# The scrounger's $50 woodshed



## Badfish740 (Sep 19, 2010)

If there's one phrase that brings a smile to a scrounger's face its "free pallets."  My usual supplier had an unusually large load of them this past week so naturally my mind turned to things other than burning them.  Surprisingly it can be kind of hard to find a number of pallets that are the exact same size, which of course makes building with them a bit of a challenge.  However, I did manage to cobble together eight that were the same length and relatively close in width-the rest will be cut up for those quick and hot morning warmup fires.  Coupled with 2x4s I saved from demo work around the house, deck screws that I bought long ago for a project I can't remember, some stone left over from some planting beds I did this spring, concrete rubble, cinderblocks, and other masonry items I had laying around, I was able to make a 7' x 17' platform upon which I should be able to stack about three cords provided I make the roof high enough.  That part remains to be seen because right now I'm exhausted, sipping a cold Yeungling and, out of free materials   Consider this an ongoing project.  Perhaps if I have enough scratch laying around I'll face it off with some T-111 and some proper trim so that it looks like one 'o those purdy woodsheds you boys up in New England build-the kind that inspire Robert Frost type poetry every time you go out to grab a split.  In the meantime I'll try to think of more uses for pallets.  If it weren't for building codes around here I'm pretty darn sure I could make a nice mini-barn out of them...


----------



## wood spliter (Sep 19, 2010)

Nice work. keep the pictures coming as it evolves.


----------



## firefighterjake (Sep 20, 2010)

Believe it or not there is a house in my hometown (well where I grew up . . . Thorndike) that was made out of pallets.

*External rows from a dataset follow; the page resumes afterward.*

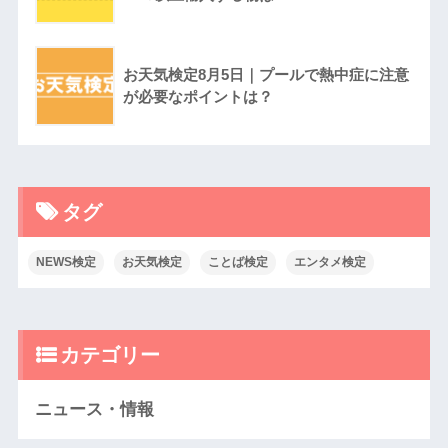
お天気検定8月5日｜プールで熱中症に注意
が必要なポイントは？
タグ
NEWS検定
お天気検定
ことば検定
エンタメ検定
カテゴリー
ニュース・情報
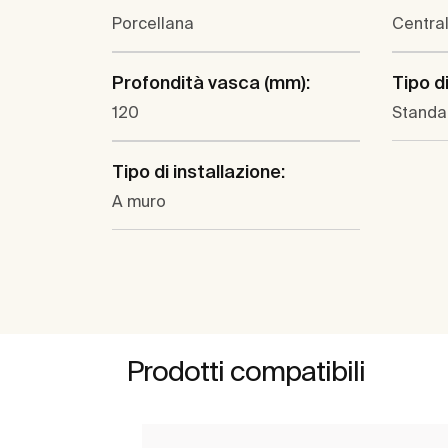
Porcellana
Centra
Profondità vasca (mm):
Tipo d
120
Standa
Tipo di installazione:
A muro
Prodotti compatibili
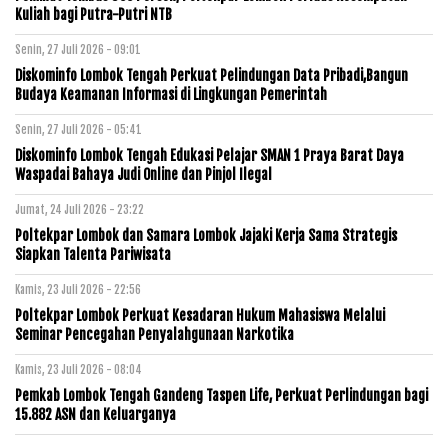
Kuliah bagi Putra-Putri NTB
Senin, 27 Juli 2026 - 09:01
Diskominfo Lombok Tengah Perkuat Pelindungan Data Pribadi,Bangun
Budaya Keamanan Informasi di Lingkungan Pemerintah
Senin, 27 Juli 2026 - 05:41
Diskominfo Lombok Tengah Edukasi Pelajar SMAN 1 Praya Barat Daya
Waspadai Bahaya Judi Online dan Pinjol Ilegal
Jumat, 24 Juli 2026 - 23:22
Poltekpar Lombok dan Samara Lombok Jajaki Kerja Sama Strategis
Siapkan Talenta Pariwisata
Kamis, 23 Juli 2026 - 22:56
Poltekpar Lombok Perkuat Kesadaran Hukum Mahasiswa Melalui
Seminar Pencegahan Penyalahgunaan Narkotika
Kamis, 23 Juli 2026 - 08:04
Pemkab Lombok Tengah Gandeng Taspen Life, Perkuat Perlindungan bagi
15.882 ASN dan Keluarganya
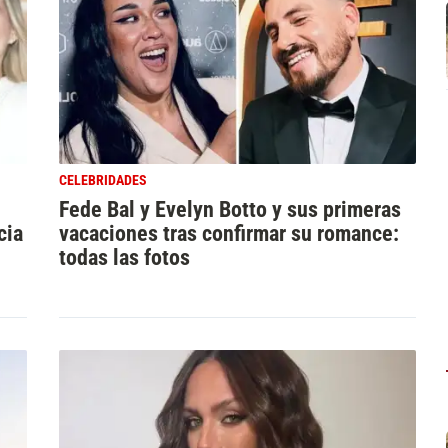
CELEBRIDADES
Fede Bal y Evelyn Botto y sus primeras
cia
vacaciones tras confirmar su romance:
todas las fotos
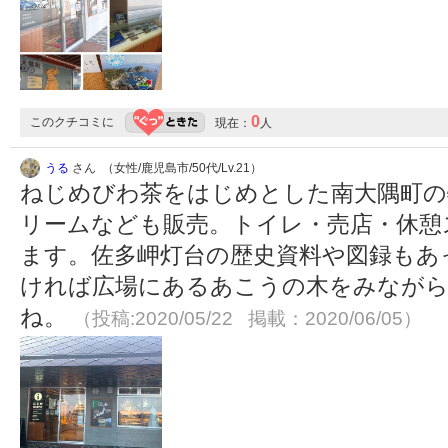
0
このクチコミに
現在：
人
うる
さん （女性/鹿児島市/50代/Lv.21）
ねじめびわ茶をはじめとした南大隅町の
リームなども販売。トイレ・売店・休憩
ます。佐多岬灯台の歴史資料や図録もあ
ければ広場にあるあこうの木をみなが
ね。
（投稿:2020/05/22 掲載：2020/06/05）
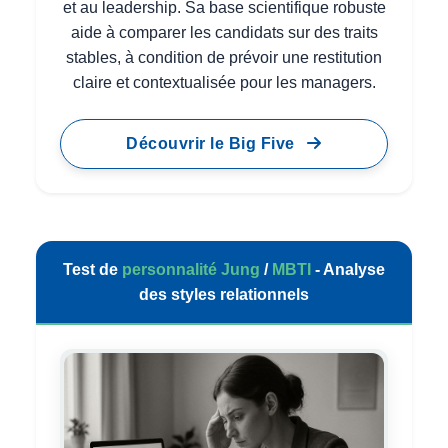
et au leadership. Sa base scientifique robuste
aide à comparer les candidats sur des traits
stables, à condition de prévoir une restitution
claire et contextualisée pour les managers.
Découvrir le Big Five
Test de
personnalité
Jung
/
MBTI
- Analyse
des styles relationnels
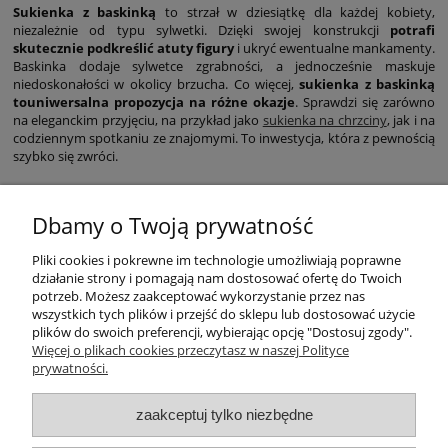
Sukienka z baskinką
to strzał w dziesiątkę dla każdej kobiety,
niezależnie od typu sylwetki. Dzięki swojej konstrukcji
potrafi
skutecznie podkreślić atuty figury
i ukryć ewentualne mankamenty.
Baskinka dodaje sylwetce zgrabności, a jednocześnie maskuje
niedoskonałości w okolicy brzucha. Co więcej,
sukienka z baskinką
touniwersalna propozycja na różne okazje
. Sprawdzi się zarówno
na eleganckim przyjęciu, na przykład jako
sukienka na chrzciny
, jak i na
codziennym spotkaniu ze znajomymi. To inwestycja, która z pewnością
szybko się zwróci.
Dbamy o Twoją prywatność
Pliki cookies i pokrewne im technologie umożliwiają poprawne
działanie strony i pomagają nam dostosować ofertę do Twoich
potrzeb. Możesz zaakceptować wykorzystanie przez nas
wszystkich tych plików i przejść do sklepu lub dostosować użycie
plików do swoich preferencji, wybierając opcję "Dostosuj zgody".
Warunki zakupów
Więcej o plikach cookies przeczytasz w naszej Polityce
prywatności.
Moje konto
zaakceptuj tylko niezbędne
Płatności i dostawa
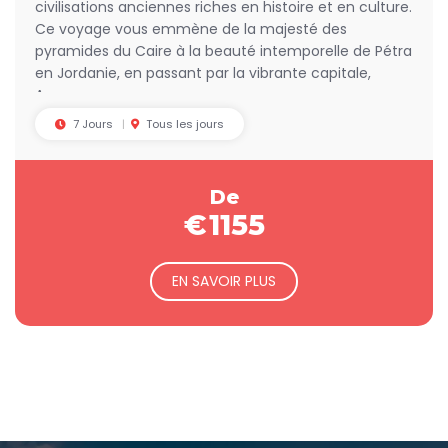
civilisations anciennes riches en histoire et en culture.
Ce voyage vous emmène de la majesté des
pyramides du Caire à la beauté intemporelle de Pétra
en Jordanie, en passant par la vibrante capitale,
Amman.
7 Jours
Tous les jours
De
€
1155
EN SAVOIR PLUS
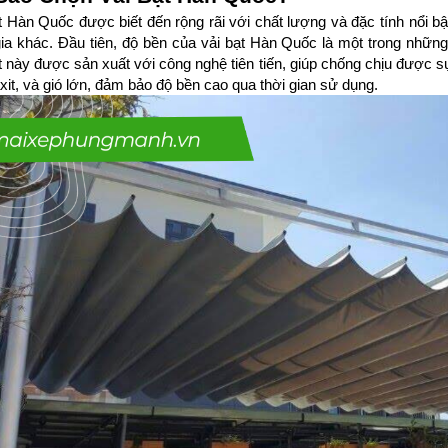
t Hàn Quốc được biết đến rộng rãi với chất lượng và đặc tính nổi bật, 
ia khác. Đầu tiên, độ bền của vải bạt Hàn Quốc là một trong những 
t này được sản xuất với công nghệ tiên tiến, giúp chống chịu được sự
it, và gió lớn, đảm bảo độ bền cao qua thời gian sử dụng.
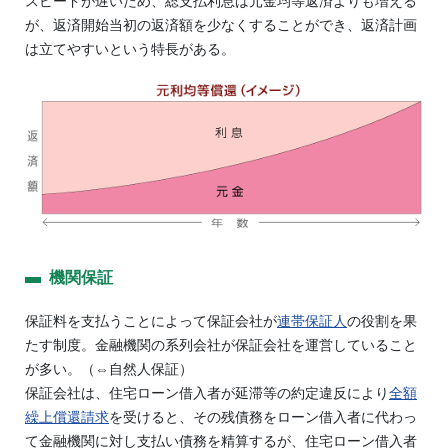
スピードが遅いため、総支払利息は元金均等返済よりも増える
が、返済開始当初の返済額を少なくすることができ、返済計画
は立てやすいという特長がある。
機関保証
保証料を支払うことによって保証会社が
連帯保証人
の役割を果
たす制度。金融機関の系列会社が保証会社を運営していること
が多い。（⇔自然人保証）
保証会社は、住宅ローン借入者が延滞等の約定違反により
全額
繰上償還請求
を受けると、その残債務をローン借入者に代わっ
て金融機関に対し支払い債務を精算するが、住宅ローン借入者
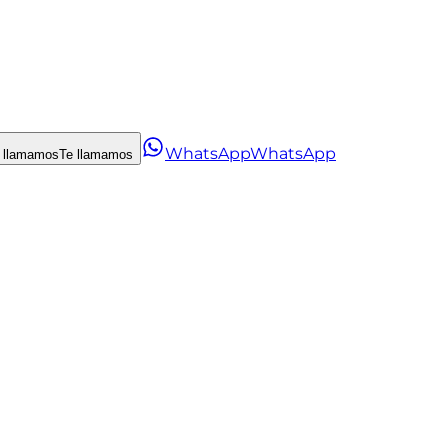
WhatsApp
WhatsApp
 llamamos
Te llamamos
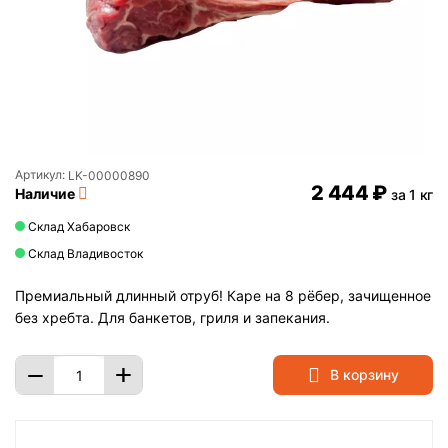
Артикул:
LK-00000890
2 444
₽
Наличие
за 1 кг
Склад Хабаровск
Склад Владивосток
Премиальный длинный отруб! Каре на 8 рёбер, зачищенное
без хребта. Для банкетов, гриля и запекания.
+
−
В корзину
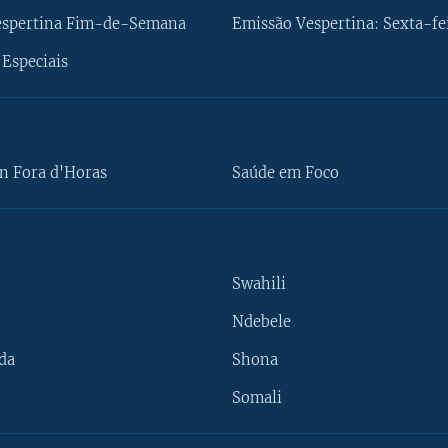
espertina Fim-de-Semana
Emissão Vespertina: Sexta-fe
Especiais
n Fora d'Horas
Saúde em Foco
Swahili
Ndebele
da
Shona
Somali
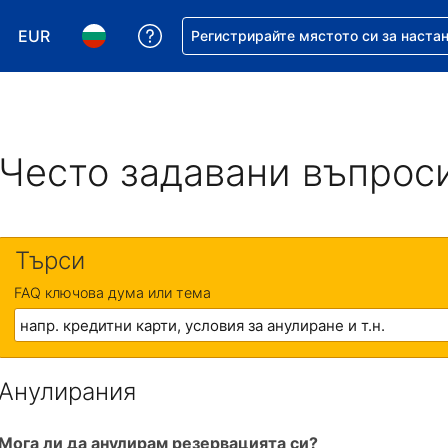
EUR
Помощ с резервацията ви
Регистрирайте мястото си за наста
Избор на валута. Избрана валута - Евро
Избор на език. Избран език - Български
Често задавани въпрос
Търси
FAQ ключова дума или тема
Анулирания
Мога ли да анулирам резервацията си?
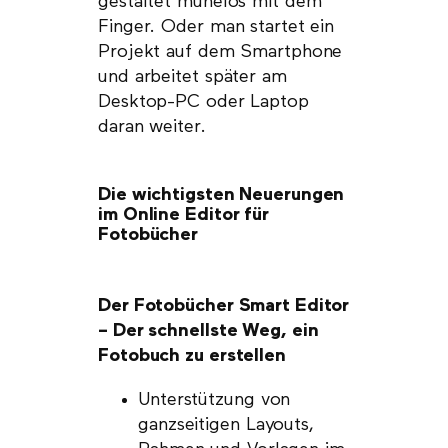
gestaltet mühelos mit dem
Finger. Oder man startet ein
Projekt auf dem Smartphone
und arbeitet später am
Desktop-PC oder Laptop
daran weiter.
Die wichtigsten Neuerungen
im Online Editor für
Fotobücher
Der Fotobücher Smart Editor
– Der schnellste Weg, ein
Fotobuch zu erstellen
Unterstützung von
ganzseitigen Layouts,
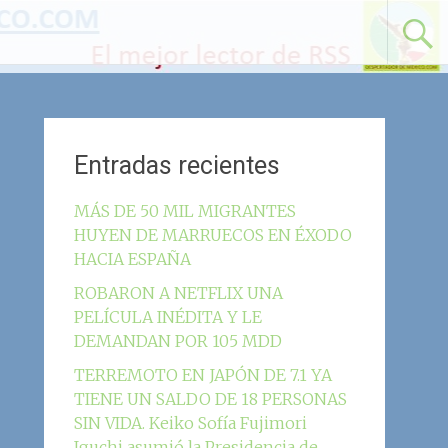
Entradas recientes
MÁS DE 50 MIL MIGRANTES
HUYEN DE MARRUECOS EN ÉXODO
HACIA ESPAÑA
ROBARON A NETFLIX UNA
PELÍCULA INÉDITA Y LE
DEMANDAN POR 105 MDD
TERREMOTO EN JAPÓN DE 7.1 YA
TIENE UN SALDO DE 18 PERSONAS
SIN VIDA. Keiko Sofía Fujimori
Iguchi asumió la Presidencia de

You would never know it looking at the place from the outside as it looks like most stick built homes, but my father said he actually helped the original owner build the place and it was built out of pallets.


----------



## billb3 (Sep 20, 2010)

The 'sub-floor' on my house is  made of doors.
The z-straps are still on them. Visible from the basement.
Some day I'll rip up the carpet and see the other side of the doors if there is no plywood on top of them.
From what little  repairing I've done, the tale of this place once having been a small barn may be true.


----------



## Adios Pantalones (Sep 20, 2010)

I have seen building construction from pallets.  (also- straw bales, cordwood, recycled bottles, and all sorts of stuff).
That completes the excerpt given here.